Amsterdam Mini Mission

This past week-end, we took Steve up to Amsterdam to do a mini mission with the Elders up there. I wish he would post his feelings, suffice it to say, that he talked a good hour on the way home about his experiences. He loved it! Whew. Even the 6:30am wake-up, until the 10pm drop into bed was ok with him. "It's different to get up early and have your day to look forward to, instead of work or school." Ok, I can buy that. He was with 4 Elders in an apartment in Wormerveer, overlooking a canal. He did service, he taught, he walked and rode trains, he went door-to-door, attended church, and soaked up the REAL missionary life.
In the meantime, Dad and I had a spiritual experience of our own. We went on a tour of the home of Corrie Ten Boom in Haarlem. I thought it would be a regular tour, you know: "and this is the dining room, and this is where they slept, and this is the hiding place, etc". Actually what happened was that our group sat in the living room and the tour guide told us a nutshell version of what had happened in the home in WWII. They were a Christian family that hid Jews! The real surprise was that we discussed forgiveness, that the Lord does indeed work miracles, that in our deepest sufferings the Lord understands and supports us because he has suffered even more.
I realize when I think of that family that their spiritual level is on a completely different plane than mine. Their every thought was of God and His will. Their love of their fellow human beings was unbounded and unprejudiced.
It was a great experience.
We also took some rented Dutch bikes (they are awesome) on the ferry to the island Texel, just North of the mainland Holland. It's a bikers paradise. At least a paradise for my type of biking: flat, no cars, and beautiful scenery. Full of dunes and forests, and wildlife, and small quaint villages, and of course water!
Our drive home was very late, around midnight. We ran into a severe lightening storm. At one point, our windshield wipers lit up and blinded us. If I didn't know better I would say we had been struck with lightening. Even putting the wipers on fast speed we could barely see where the road was. And every other second we were plane-ing on the soaked and flooded roads. So the Lord protected us.

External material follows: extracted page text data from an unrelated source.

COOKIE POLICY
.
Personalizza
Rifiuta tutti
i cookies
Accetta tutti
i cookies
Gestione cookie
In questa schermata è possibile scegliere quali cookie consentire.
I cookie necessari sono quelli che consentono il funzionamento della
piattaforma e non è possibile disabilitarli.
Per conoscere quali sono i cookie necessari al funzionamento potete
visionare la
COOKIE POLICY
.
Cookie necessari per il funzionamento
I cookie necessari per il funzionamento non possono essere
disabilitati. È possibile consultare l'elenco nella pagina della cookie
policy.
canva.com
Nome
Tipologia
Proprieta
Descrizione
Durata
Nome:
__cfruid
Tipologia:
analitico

He worked a miracle for us as well.
Enjoy the pictures. They will of course mean more to me than to you, but I hope you get an idea of our week-end.

3 comments:

natalie said...

Beautiful pictures. You just keep improving as a photographer.
I love the story of Corrie Ten Boom, although I have to admit that name sounds like a cartoon character to me. :)

La said...

"The Hiding Place" is one of my favorite books. I didn't realize that their was a tour of Corrie Ten Boom's home or that it even still existed. Next time I am over there I must go on that tour. What great experience.

Oh and Beautiful pictures! And Steven as a missionary. No surprise that he had a good experience and enjoyed the work. I can't believe that in a year he will be serving a "real" mission.

natalie said...

Oh I forgot to say that Steve totally looks like a missionary. Not long til that's true!